Sunday, 31 July 2011

And for your Sunday afternoon...



Because there is no age limit for books. Movies, yes, but books, no. The day they start putting Rated R ratings on books will be a sorry, sorry day. So until then, let's all read with a little reckless abandon.

Happy Sunday!


Saturday, 30 July 2011

I tried my best...


Yes. As hard as I have tried, I just cannot finish reading James Herbert's Once. I guess there is a first for everything. I hope this doesn't mean I am becoming a crodgety old fogey so set in her ways that she won't welcome something a little different from her strict, unchangeable expectations narrowminded.

But really. I made a cardinal mistake, and that was to judge a book by its cover. I was impressed with the big white tome (and really, I can call this a tome), with its silver embossing and its fairy tale design. I was taken aback by the magic of the cover and eagerly opened it, keen to step into the magic inside. The statements covering the book about how James Herbert is one of the UK's leading horror authors also promised something good. Or at least substantial.



Now, don't stop this from reading it yourself, if you want to. I don't want my review of this - and you can hardly call it a review, considering I only got to almost halfway through - to impact your decision on whether to read it. I am just saying that, from my point of view, I could write better than this, this tome before me, spread open on my lap on my way home on the train from work earlier this week, at a moment in my day when I need a book, or I might as well not breathe. One should always read on trains. It helps distract from the boringness of it all.

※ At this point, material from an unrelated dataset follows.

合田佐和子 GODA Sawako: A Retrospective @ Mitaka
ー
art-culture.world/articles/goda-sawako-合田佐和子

So there I am, with Once, and finally, at page 188, I have to slap it closed. I lost patience with it. This is the first time in my entire life I actually lost patience with a book. If I could have thrown it out of the train's window, I would have, but it was a book loaned to me by a family member, who wants to read it on his upcoming September holiday, and I think he wouldn't have been happy with me chucking his as-yet-unread book out into the trees and brush next to train tracks somewhere between Sheffield and Rotherham.

And so.

I think this is an important post topic because it taught me that I can recognize my ideal writing style, and that, yes, poor writing (in my opinion), no matter how sexy a story is, does not work. At all. The fact that it got published just astounds me.

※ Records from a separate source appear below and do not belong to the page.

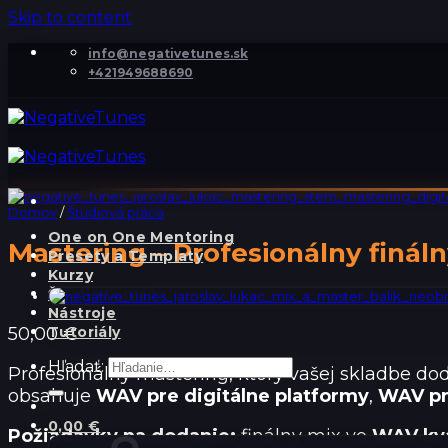
Skip to content
info@negativetunes.sk
+421949688690
Domov
/
Štúdiová práca
One on One Mentoring
Mastering – Profesionálny finál
Presety a Templaty
Kurzy
Štúdiová práca
Nástroje
50,00
€
Tutoriály
Hľadať:
Profesionálny mastering, ktorý vašej skladbe do
obsahuje
WAV pre digitálne platformy
,
WAV pr
0,00
€
Požiadavky na dodanie:
finálny mix vo
WAV kva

To give credit to James Herbert, I'm sure he is a fantastic writer. He certainly can't be one of the UK's leading authors if he wasn't. Perhaps Once was an experiment. I think he tried on a different writing voice for this novel. I think he wanted it to sound like a fairy tale (for adults: the porn element was there) but I think in this instance he tried too hard. I have read adult fairy tales that got their point across just fine. (One of which was a different take on the Cinderella story but unfortunately at the moment the title and the author's name escape me. I'll post it as soon as I remember!) But Herbert chose such a frilly, over-the-top style that kept me at such a distance from the actual story that it was as if I were balancing on tip-toe on one side of a high fence, uncomfortably, to see anything that was going on. Tried hard, but I just lost interest. It was too much work to read. And believe me, I have read some very trying books. Moll Flanders, Robinson Crusoe, Gabriel Garcia Marquez's News of a Kidnapping.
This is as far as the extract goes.